XXVI Domenica del T.O – Il Signore ci educa ad andare oltre, ad aprire il cuore e a saper scorgere la sua presenza anche in luoghi e persone “non autorizzate”.
Nella PRIMA LETTURA lo Spirito riposa su Mosè secondo l’economia della Legge. Il fatto che Dio attinga da Mosè lo Spirito per comunicarlo ai settanta indica che Dio non esce da questa economia di cui Mosè è mediatore, ma è solo una economia parziale.. perchè data solo ai settanta ma il desiderio di Mosè che tutto il popolo sia profeta. Il dono dello Spirito non è solo su alcuni in rapporto alla missione che devono compiere (re consacrati, sacerdoti e profeti) ma è su tutti. Già in Es 19,6 viene detto :«Voi sarete per me un regno di sacerdoti…»

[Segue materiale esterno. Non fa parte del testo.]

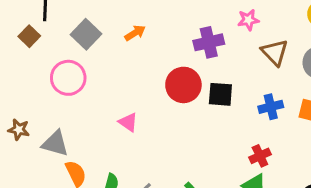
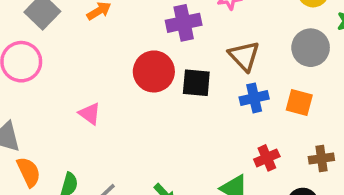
brown triangle: (275, 52) -> (244, 56), moved
red cross: (260, 156) -> (267, 158), moved

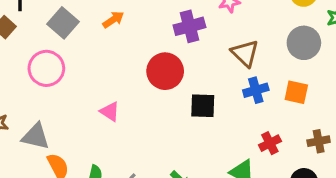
black square: (196, 83) -> (203, 106), moved

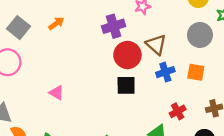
red circle: (165, 71) -> (127, 55), moved

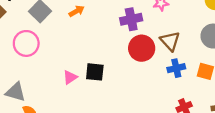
black square: (126, 85) -> (95, 72), moved
pink triangle: (56, 93) -> (70, 77), turned 49

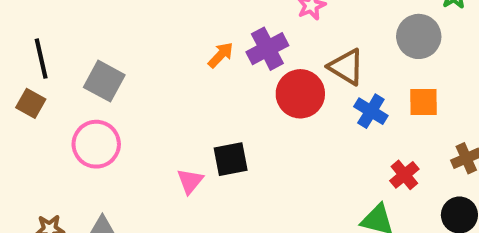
orange arrow: (77, 11) -> (221, 55), moved
blue cross: (176, 68) -> (371, 111), turned -30

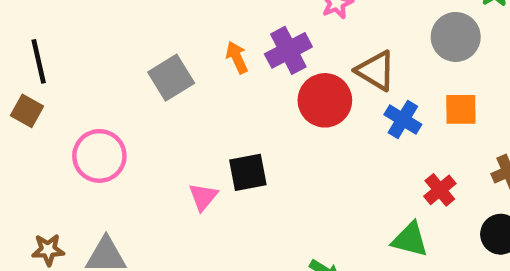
orange arrow: (221, 55) -> (237, 57), turned -68
gray square: (104, 81) -> (171, 78), moved, turned 30

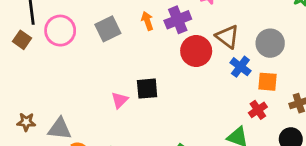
gray circle: (456, 37) -> (270, 43), moved
orange square: (461, 109) -> (268, 82), moved
pink circle: (99, 156) -> (60, 31), moved

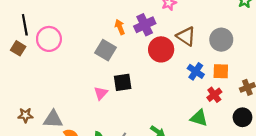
gray square: (108, 29) -> (106, 50), moved, turned -30
blue cross: (240, 67) -> (196, 71), moved

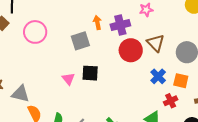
pink circle: (49, 39) -> (35, 32), moved
gray square: (106, 50) -> (80, 41), turned 30
pink triangle: (101, 93) -> (68, 79), turned -32

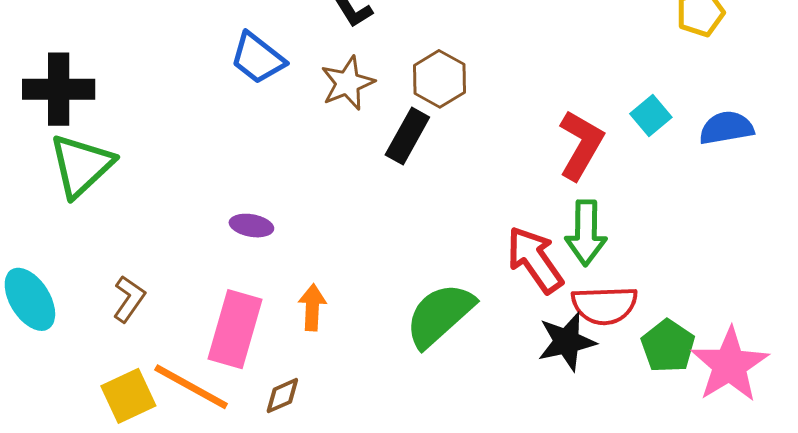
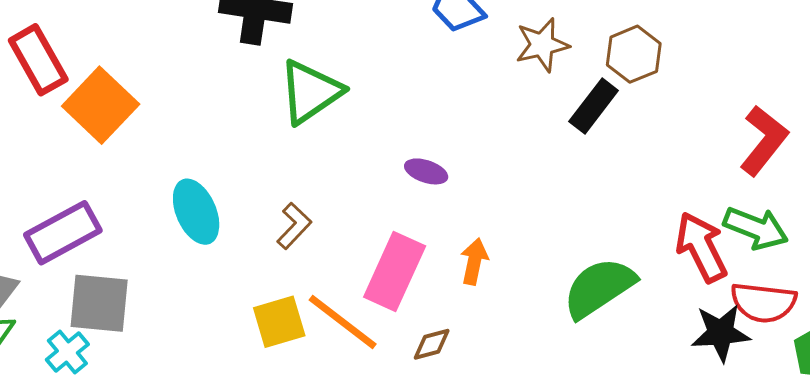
green triangle: (81, 165) -> (310, 92), moved
green arrow: (586, 233) -> (756, 228), turned -78

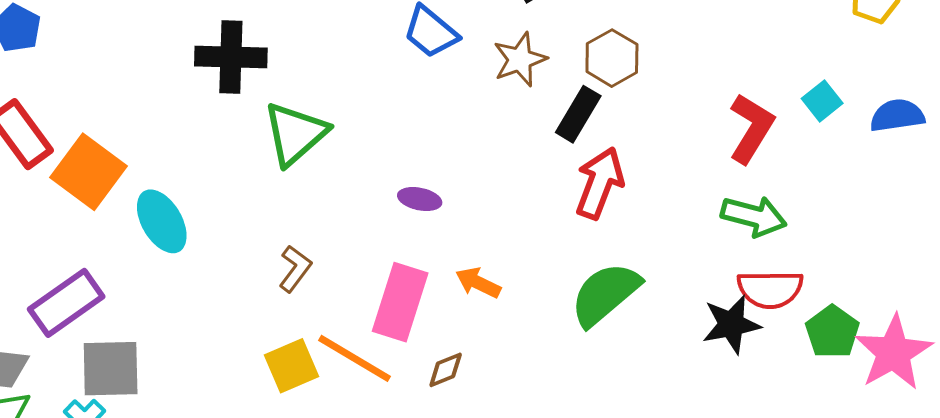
cyan ellipse: (196, 212) -> (162, 221), moved
red arrow: (701, 247) -> (600, 183), moved, turned 54
orange arrow: (474, 261) -> (478, 283), turned -69

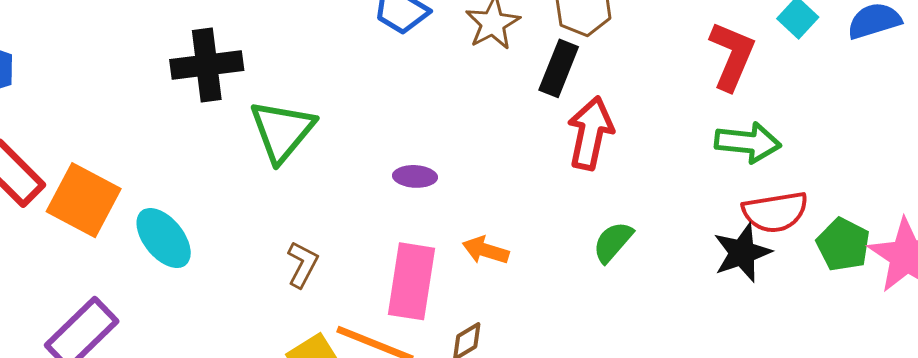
green semicircle: (605, 294) -> (613, 242), size x0.6

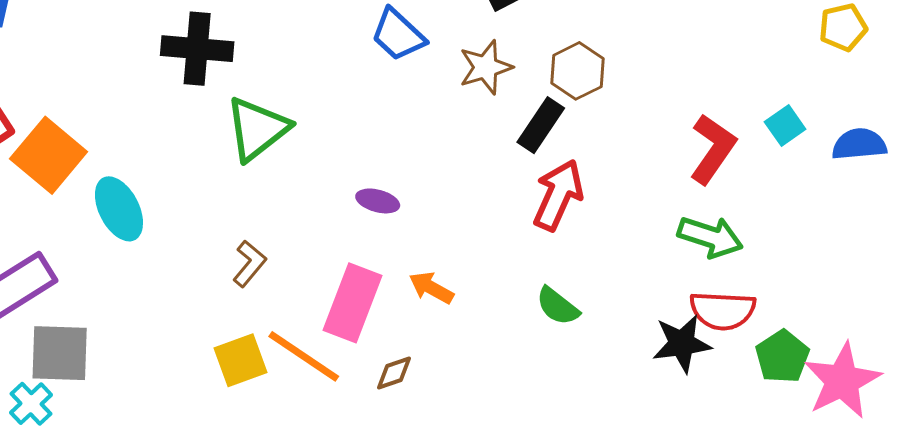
green semicircle: (613, 242) -> (558, 306), turned -105

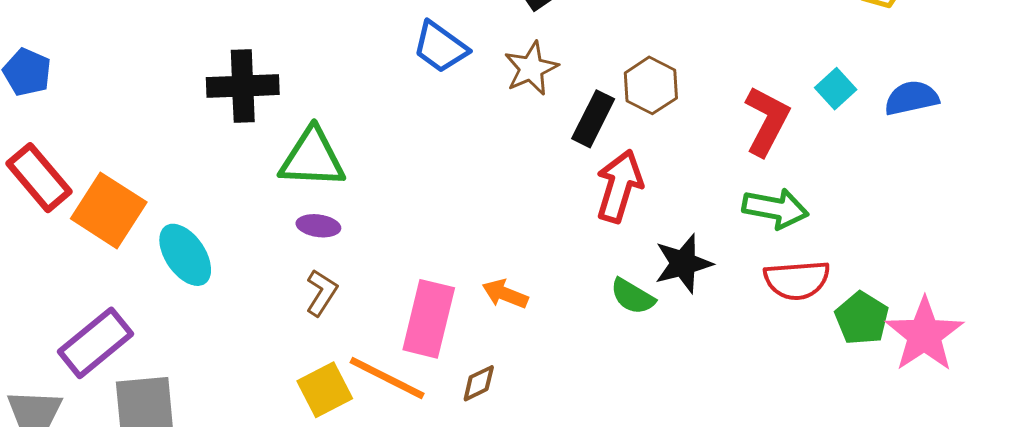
brown hexagon: (578, 71) -> (651, 85), moved
green triangle: (257, 129) -> (312, 158), turned 48
purple ellipse: (378, 201) -> (318, 226), moved
black star: (682, 344) -> (683, 264), moved

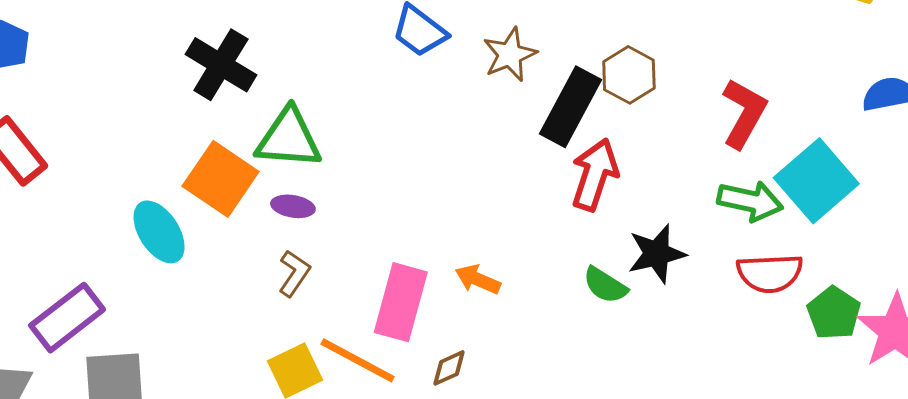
black cross: (243, 86) -> (221, 65), turned 32
cyan square: (836, 89) -> (816, 181), moved, size x2.0
black rectangle: (593, 119) -> (570, 107), size x1.4
orange square: (109, 210) -> (221, 179), moved

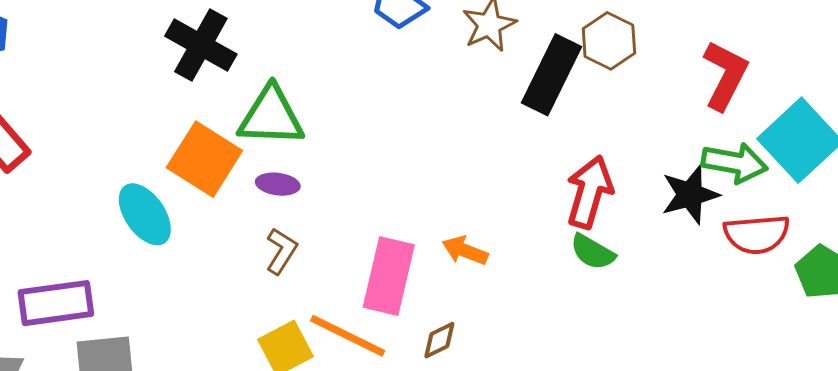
red arrow: (595, 175) -> (590, 192), moved
black star: (657, 254) -> (690, 195), moved
purple rectangle: (67, 318) -> (56, 303), turned 32

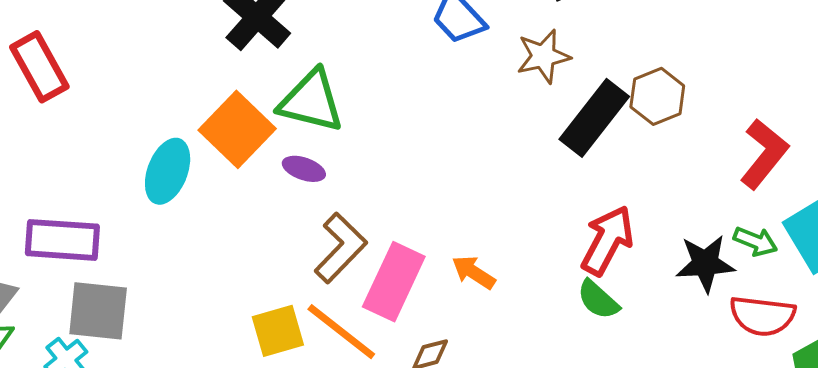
green arrow: (735, 163) -> (755, 241), size x0.7
cyan ellipse: (145, 214) -> (168, 171), turned 44
brown L-shape: (281, 251) -> (340, 248), moved, size x1.5

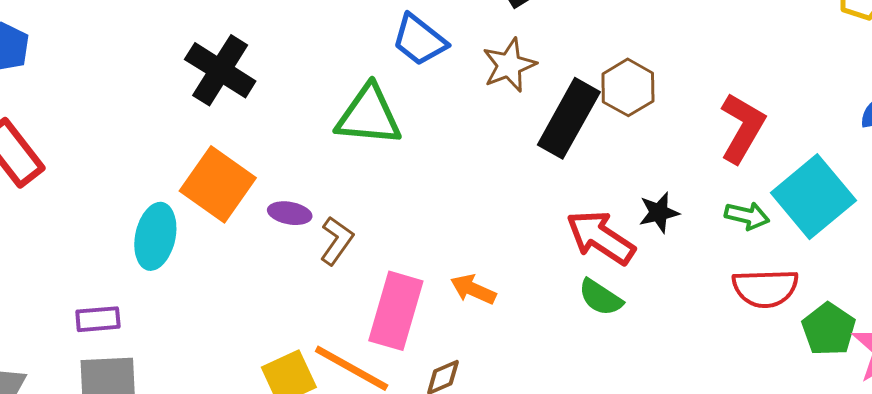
green triangle: (311, 101) -> (369, 116), moved
purple rectangle: (62, 240) -> (98, 319), moved, size x0.6
red arrow: (607, 240) -> (601, 237), turned -76
brown L-shape: (340, 248) -> (337, 241), moved, size x0.7
black star: (705, 263) -> (659, 213), moved, size x0.7

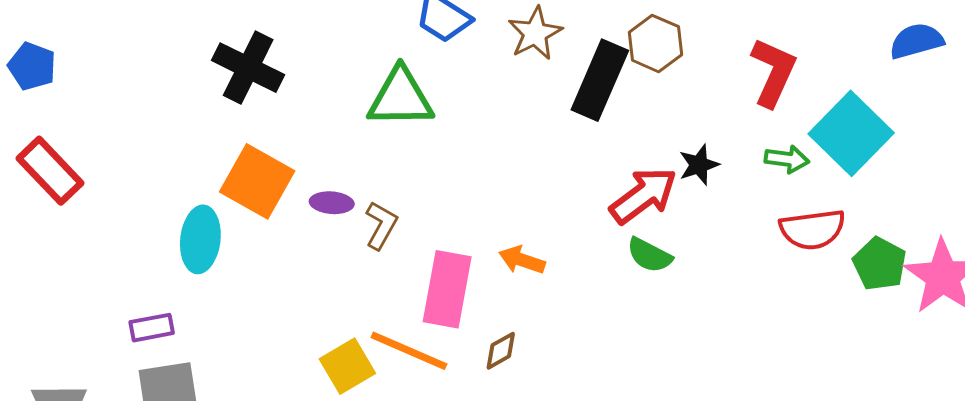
red arrow: (601, 237) -> (643, 195), turned 116

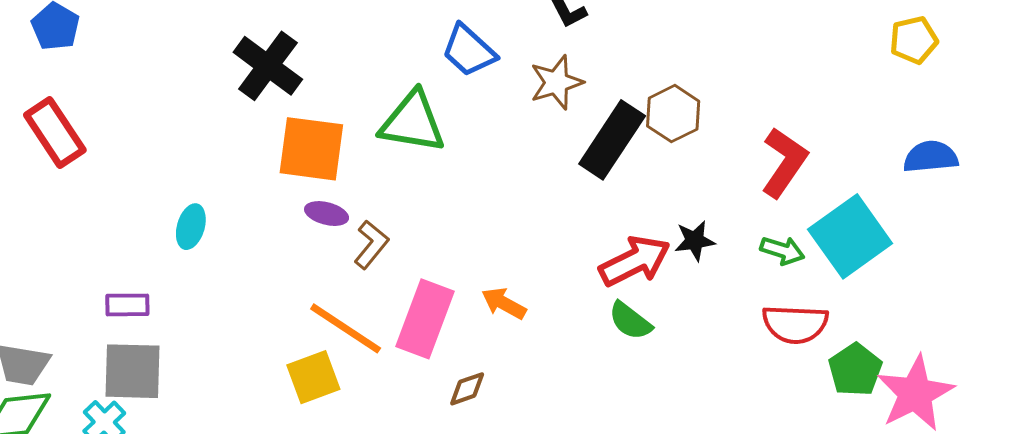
orange square: (257, 181) -> (311, 149), moved, turned -32
cyan ellipse: (200, 239) -> (191, 227), size x0.7
orange line: (409, 351) -> (346, 328), moved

Nella SECONDA LETTURA viene ribadito con forza da Giacomo che le strutture sociali, quando sono basate sulla violenza, evidenziano nell’immediato la forza dei potenti ma la forza della fede della comunità cristiana sarà è in grado di rovesciare i potenti dai troni. I potenti infatti, calpestando i poveri e sottraendo loro molti beni, si sono affannati ad accumulare; ed è proprio questo desiderio di accumulare – e non i beni in quanto tali – che viene condannato. È certamente un brano che anticipa la connotazione conciliare della Chiesa come Chiesa dei poveri
…Nel brano del VANGELO continua tensione tra Gesù e i suoi, sempre incapaci di comprenderlo. Incomprensione che si manifesta nella puntualizzazione “Maestro, abbiamo visto uno che scacciava demòni nel tuo nome e volevamo impedirglielo, perché non ci seguiva“…. È questa, certamente, una espressione che nasconde uno spirito di pretesa, il pensiero che solo i Dodici siano autorizzati a compiere gesti di liberazione nel nome di Gesù …Sono qui ritratte le nostre patologie ecclesiali, che a volte emergono fino ad avvelenare il clima nella chiesa, fino a creare al suo interno divisioni e opposizioni …. (E. Bianchi) […] Guai alla comunità cristiana che pensa di essere chiesa autentica, guai all’autoreferenzialità e all’autarchia spirituale, atteggiamenti di chi pensa di non avere bisogno delle altre membra, perché si crede lui il corpo di Cristo (cf. 1Cor 12,12-27 ) […] Fare il bene è un dovere, è una carta di identità che ha dato a tutti il nostro Padre, perché ci ha fatto a sua immagine e somiglianza. E lui fa il bene sempre. (dalle Omelie di papa Francesco a Santa Marta, 22 maggio 2013: Mc 9, 38-40).
[…]Il Signore ci educa ad andare oltre, ad aprire il cuore e a saper scorgere la sua presenza anche in luoghi e persone “non autorizzate”. … È inevitabile, guidati dall’autoreferenzialità, che si scandalizzino “i piccoli”,. La prima cosa da fare è allora eliminare dalla nostra vita ciò che ci fa ostinatamente “inciampare” (“scandalo” significa “inciampo”) nel cammino di fede,. ( N. Galantino) [..] “Se la tua mano ti è motivo di scandalo, tagliala:, ….” Tutti noi siamo membra di un solo ed unico Corpo. […Gesù] è venuto a salvare tutti, affinché nessuno vada perduto. E invece noi facciamo prima a “tagliarci” di un fratello che tagliarci un piede, una mano. Facciamo prima a strappare la dignità ad un fratello, il suo pane, il suo lavoro… che strapparci un occhio. (Père Christian de Chergé: “L’autre que nous attendons” 29 settembre 1985).